Can you tell us about your work and, what inspires you when painting?

There’s that old adage about inspiration has to find you working and while I understand the sentiment of that I need to get excited about an idea or a problem to solve and often then I can work for months on an idea as it becomes an obsession.

It’s also quite helpful if I dig deeply into why I’m excited by something – currently a worn wall with a particularly curious pattern – so that I understand the appeal it has to me (often links to my internal landscape) and what I’m trying to achieve.  I have a growing consciousness of what it is about life that lights me up and that also allows me to make informed choices about how I spend my time, which in turn supports my art making.

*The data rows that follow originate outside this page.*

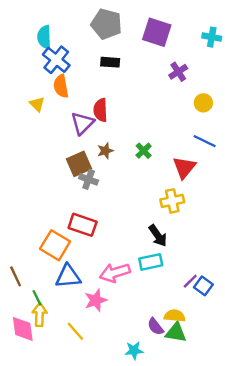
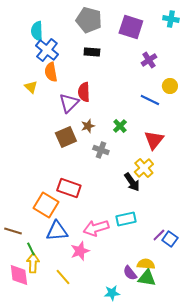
cyan cross: (212, 37) -> (171, 19), moved
blue line: (205, 141) -> (150, 100), moved
gray cross: (89, 179) -> (101, 150), moved
yellow cross: (172, 201) -> (144, 168), turned -30
black arrow: (158, 236) -> (132, 182), moved
brown line: (16, 276) -> (13, 231), turned -48

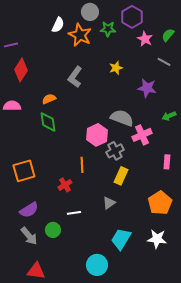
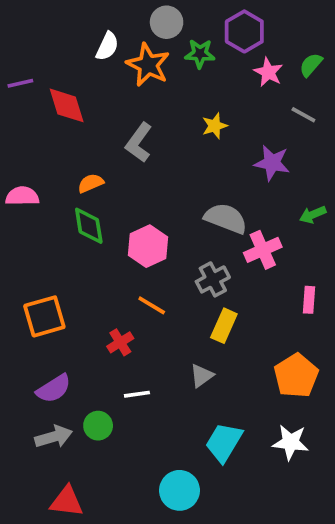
red diamond: (21, 70) -> (67, 105), moved, turned -50
pink hexagon: (97, 135) -> (148, 246), moved
orange line: (82, 165) -> (152, 305), turned -56
gray arrow: (29, 236) -> (54, 437), turned -66

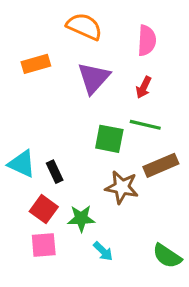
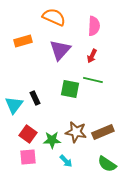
cyan triangle: (22, 164) -> (14, 105), turned 42
brown rectangle: (161, 165) -> (103, 132), moved
black rectangle: (55, 172) -> (35, 98), moved
brown star: (122, 187) -> (76, 132), moved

For the worn wall works I’m building up layers with all sorts of paper ephemera and monoprinting marks and painting areas, which then get worn back to reveal new marks. This process is repeated several times before I then work on developing the ‘disrupted’ pattern of the pieces of the wall. I’m then looking to see if the work needs broader differences in it to engage the viewer and how I can emphasize something more in the piece. I’m not interested in painting a picture of the wall – but in representing aspects of the surface and pattern which entrance me.

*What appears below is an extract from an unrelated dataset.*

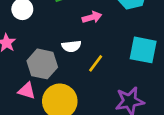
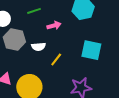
gray hexagon: (42, 64) -> (14, 40), moved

What do you do besides painting?

Between work and painting time seems to get swallowed up! But I do make time to go to galleries and read art books – it’s all part of the journey to keep on improving my own art!

And we take breaks and spend time with my family in the West country and my partner’s family in Portugal. Once a year we go somewhere in the World that we’ve never been before – I think this year that might be a city break to Berlin. The buzz of being somewhere new, immersed in sights and sounds unfamiliar to me inevitably fuels something fresh in my art practice.

Do you have any projects that you plan to realize?

I’d like to show my work more – not just have it accumulating in the shedstudio!   I’m lucky to have been  invited to put on a show of my works in April so I’m busy working towards that . Also, I’m one of 9 artists who make up an international collaboration called Global Artelier 21  and we’re having a group show in Milan in May. And I’ve recently been accepted as a member of ArtCan so I’ll be entering their open calls too! (I’m working on my tech phopbias to get a newsletter sorted this month so people can sign up to hear more about what and where I’ll be showing my work.)

Longer term I’d like to be able to teach workshops – when space and time allow – to bring my education and art worlds together and share my passion and enthusiasm for artful play if nothing else.   Then there’s a bunch  more dreams which I hope to realise but I’m keeping them close to my heart for now!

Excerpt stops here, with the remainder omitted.